Instructions for the task: Go through the data below line by line and count those containing the word "Hitch". Reply with the count only.
---------- Data ----------
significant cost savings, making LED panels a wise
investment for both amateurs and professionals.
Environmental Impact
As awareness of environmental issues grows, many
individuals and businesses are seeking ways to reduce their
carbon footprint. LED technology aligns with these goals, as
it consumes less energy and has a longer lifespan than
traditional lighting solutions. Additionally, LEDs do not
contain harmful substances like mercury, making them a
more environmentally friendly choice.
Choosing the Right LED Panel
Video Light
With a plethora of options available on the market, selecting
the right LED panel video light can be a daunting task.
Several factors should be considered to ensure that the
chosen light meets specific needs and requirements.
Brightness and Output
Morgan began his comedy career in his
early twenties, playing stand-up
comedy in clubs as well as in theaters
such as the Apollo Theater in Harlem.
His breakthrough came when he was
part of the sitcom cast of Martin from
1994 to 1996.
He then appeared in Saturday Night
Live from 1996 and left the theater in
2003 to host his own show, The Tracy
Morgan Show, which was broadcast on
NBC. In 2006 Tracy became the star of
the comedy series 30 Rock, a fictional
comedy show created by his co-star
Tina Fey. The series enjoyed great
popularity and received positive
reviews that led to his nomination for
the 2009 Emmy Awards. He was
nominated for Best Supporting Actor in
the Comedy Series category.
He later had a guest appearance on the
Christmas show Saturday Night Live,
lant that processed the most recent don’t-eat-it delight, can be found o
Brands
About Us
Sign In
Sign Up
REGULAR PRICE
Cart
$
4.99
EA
----------
---------- Data ----------
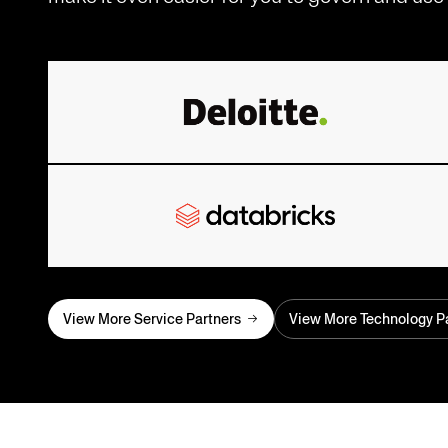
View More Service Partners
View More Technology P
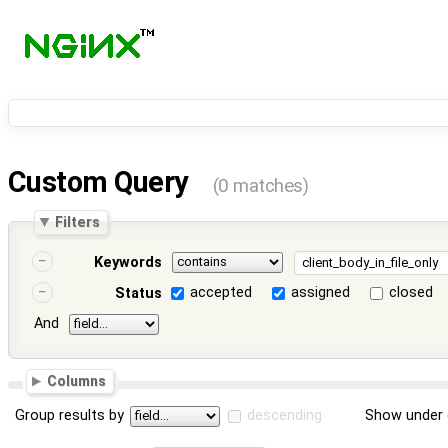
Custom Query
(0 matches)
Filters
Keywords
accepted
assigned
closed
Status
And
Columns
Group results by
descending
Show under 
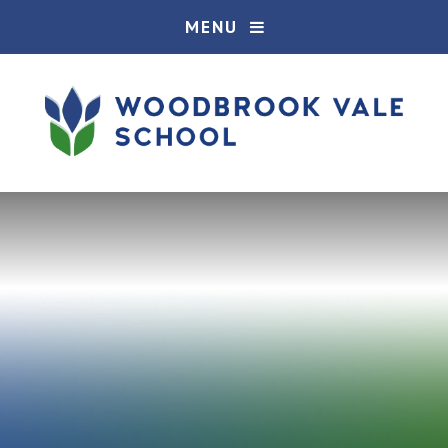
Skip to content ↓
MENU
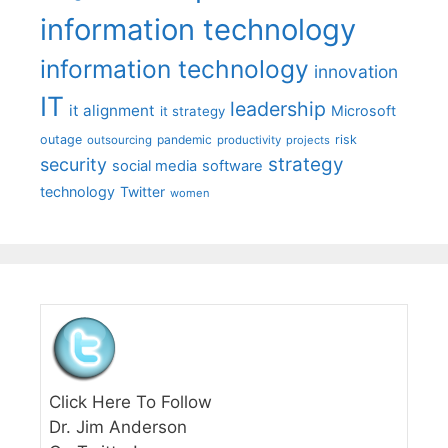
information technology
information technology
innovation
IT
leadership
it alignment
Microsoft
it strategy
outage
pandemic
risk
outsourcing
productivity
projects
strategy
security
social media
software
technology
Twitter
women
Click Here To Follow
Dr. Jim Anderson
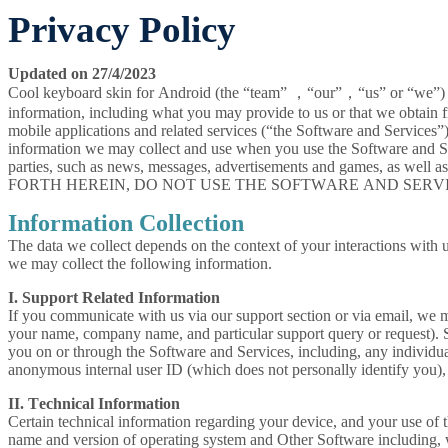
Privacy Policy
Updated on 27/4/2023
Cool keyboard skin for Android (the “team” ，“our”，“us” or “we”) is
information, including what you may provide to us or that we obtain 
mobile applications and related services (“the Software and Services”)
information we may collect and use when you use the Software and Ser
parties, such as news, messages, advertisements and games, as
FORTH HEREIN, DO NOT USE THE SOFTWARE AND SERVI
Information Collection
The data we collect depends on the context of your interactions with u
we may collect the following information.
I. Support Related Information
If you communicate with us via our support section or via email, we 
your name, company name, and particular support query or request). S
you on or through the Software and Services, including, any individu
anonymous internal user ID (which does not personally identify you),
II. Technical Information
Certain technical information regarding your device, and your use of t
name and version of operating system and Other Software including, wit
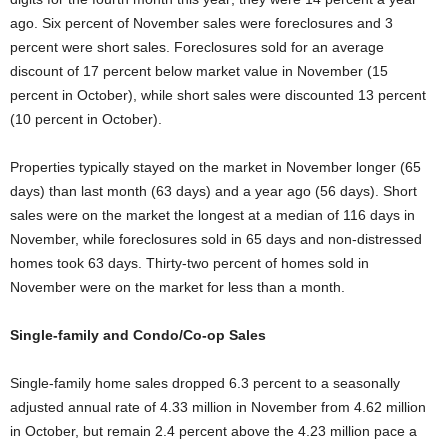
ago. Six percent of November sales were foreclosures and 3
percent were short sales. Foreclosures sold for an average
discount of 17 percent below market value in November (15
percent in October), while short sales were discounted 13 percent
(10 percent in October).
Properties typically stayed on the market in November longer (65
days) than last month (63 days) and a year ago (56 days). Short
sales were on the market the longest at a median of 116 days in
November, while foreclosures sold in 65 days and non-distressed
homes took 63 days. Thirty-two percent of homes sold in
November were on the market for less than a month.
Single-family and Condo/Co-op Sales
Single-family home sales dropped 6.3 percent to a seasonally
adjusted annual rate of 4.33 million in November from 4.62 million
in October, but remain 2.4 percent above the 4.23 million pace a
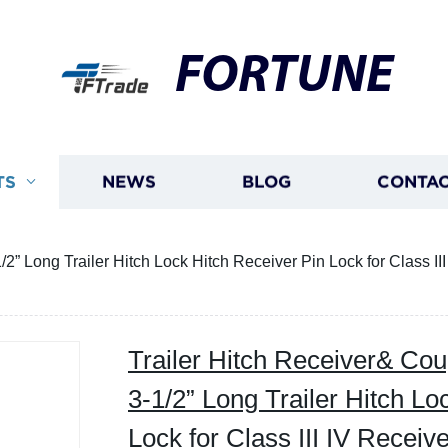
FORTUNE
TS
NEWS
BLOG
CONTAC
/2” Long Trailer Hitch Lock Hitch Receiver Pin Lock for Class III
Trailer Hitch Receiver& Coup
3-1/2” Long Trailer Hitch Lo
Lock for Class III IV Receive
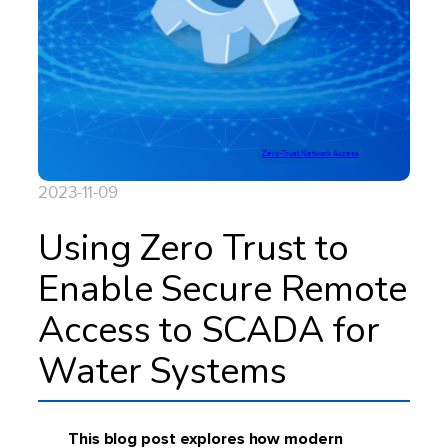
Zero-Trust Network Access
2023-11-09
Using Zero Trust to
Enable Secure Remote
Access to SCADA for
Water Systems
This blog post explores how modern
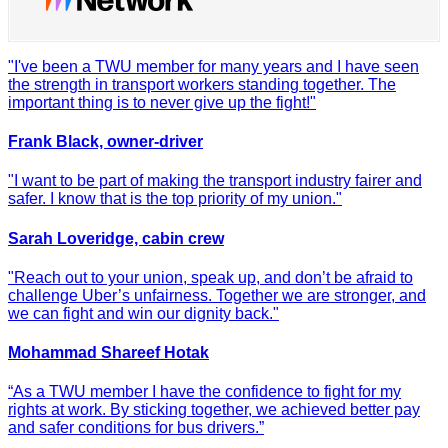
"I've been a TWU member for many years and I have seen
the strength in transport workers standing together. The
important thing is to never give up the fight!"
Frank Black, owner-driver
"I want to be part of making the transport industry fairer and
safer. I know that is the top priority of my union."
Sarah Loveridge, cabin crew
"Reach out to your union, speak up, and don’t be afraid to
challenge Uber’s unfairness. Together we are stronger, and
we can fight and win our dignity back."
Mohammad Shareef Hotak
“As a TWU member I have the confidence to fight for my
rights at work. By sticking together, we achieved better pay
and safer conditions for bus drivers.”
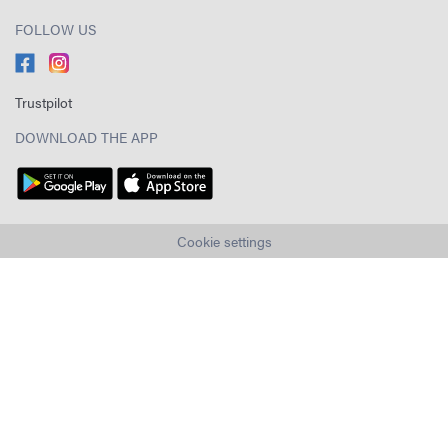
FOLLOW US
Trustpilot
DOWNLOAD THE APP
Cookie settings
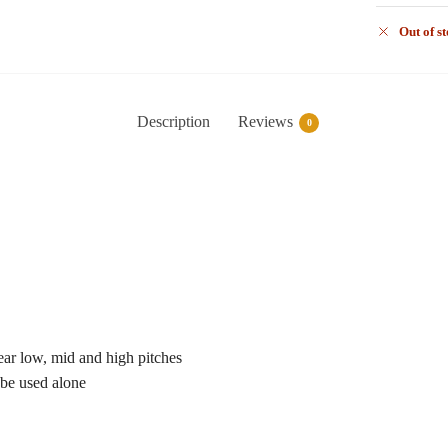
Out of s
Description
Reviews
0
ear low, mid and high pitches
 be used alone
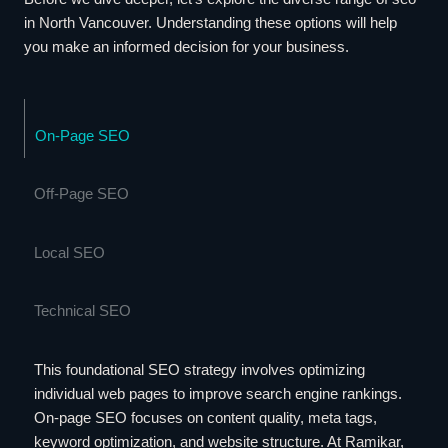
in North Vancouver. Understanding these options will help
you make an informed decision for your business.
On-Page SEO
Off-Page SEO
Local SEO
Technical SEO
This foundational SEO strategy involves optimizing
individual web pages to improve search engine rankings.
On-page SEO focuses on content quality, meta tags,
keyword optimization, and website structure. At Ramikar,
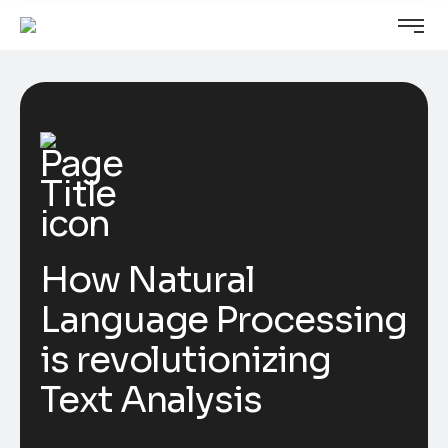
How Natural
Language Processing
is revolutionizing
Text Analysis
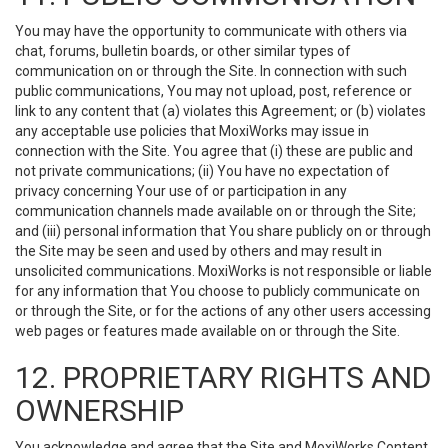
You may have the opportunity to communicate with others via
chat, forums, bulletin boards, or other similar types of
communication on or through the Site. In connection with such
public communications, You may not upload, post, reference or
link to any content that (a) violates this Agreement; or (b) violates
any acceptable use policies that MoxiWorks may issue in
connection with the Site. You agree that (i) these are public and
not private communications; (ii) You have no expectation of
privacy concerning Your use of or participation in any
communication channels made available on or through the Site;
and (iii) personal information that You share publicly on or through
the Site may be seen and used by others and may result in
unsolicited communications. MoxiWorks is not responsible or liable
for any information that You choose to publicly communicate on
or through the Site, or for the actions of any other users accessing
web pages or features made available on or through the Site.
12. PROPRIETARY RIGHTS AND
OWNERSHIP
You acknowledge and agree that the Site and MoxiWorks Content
----------
---------- Data ----------
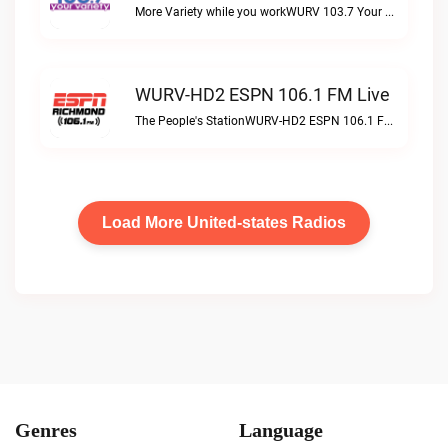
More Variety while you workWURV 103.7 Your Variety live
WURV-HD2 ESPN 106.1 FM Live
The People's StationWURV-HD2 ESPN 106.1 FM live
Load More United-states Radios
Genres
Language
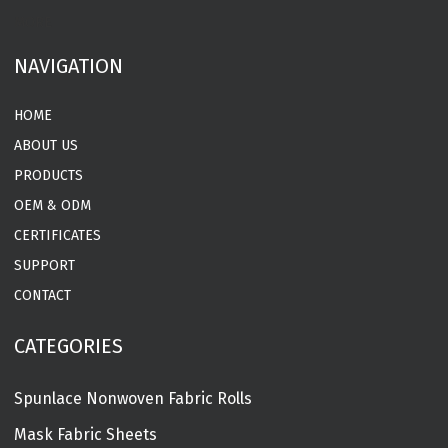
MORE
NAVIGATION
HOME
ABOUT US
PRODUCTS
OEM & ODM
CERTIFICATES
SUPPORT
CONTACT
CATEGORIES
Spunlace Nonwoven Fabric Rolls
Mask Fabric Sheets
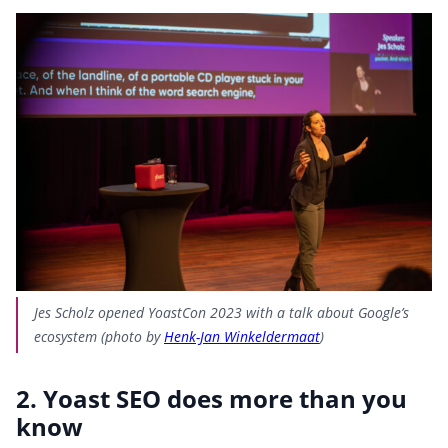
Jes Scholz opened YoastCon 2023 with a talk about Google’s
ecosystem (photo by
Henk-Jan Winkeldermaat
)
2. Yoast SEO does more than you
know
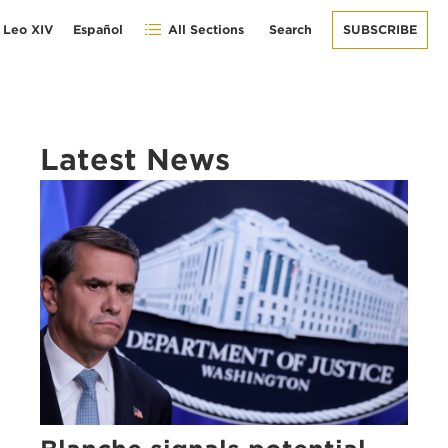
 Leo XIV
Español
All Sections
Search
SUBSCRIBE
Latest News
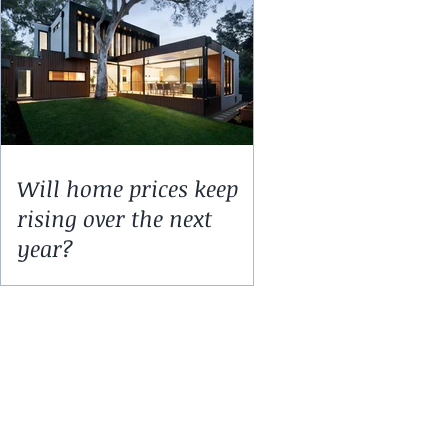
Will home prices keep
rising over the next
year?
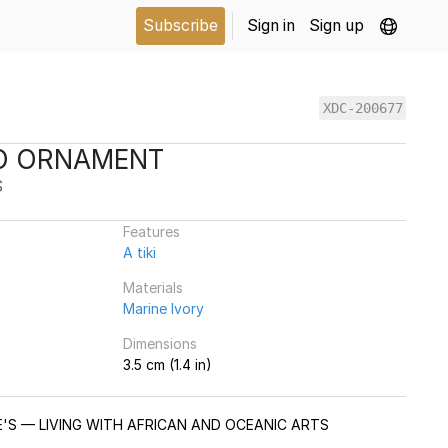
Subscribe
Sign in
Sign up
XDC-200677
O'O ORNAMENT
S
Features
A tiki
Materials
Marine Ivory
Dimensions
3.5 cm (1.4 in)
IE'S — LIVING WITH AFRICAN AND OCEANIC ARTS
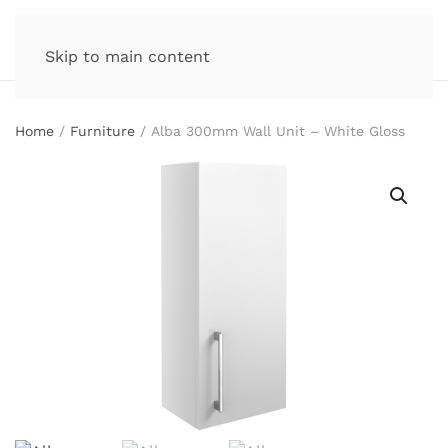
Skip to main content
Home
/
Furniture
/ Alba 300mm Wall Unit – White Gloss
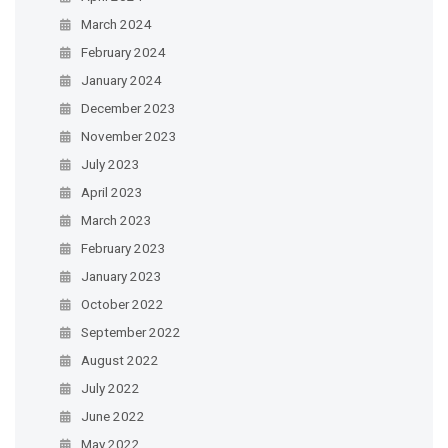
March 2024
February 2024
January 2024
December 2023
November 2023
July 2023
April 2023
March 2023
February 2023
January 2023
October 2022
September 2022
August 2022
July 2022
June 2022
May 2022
----------
Reply to the task: 3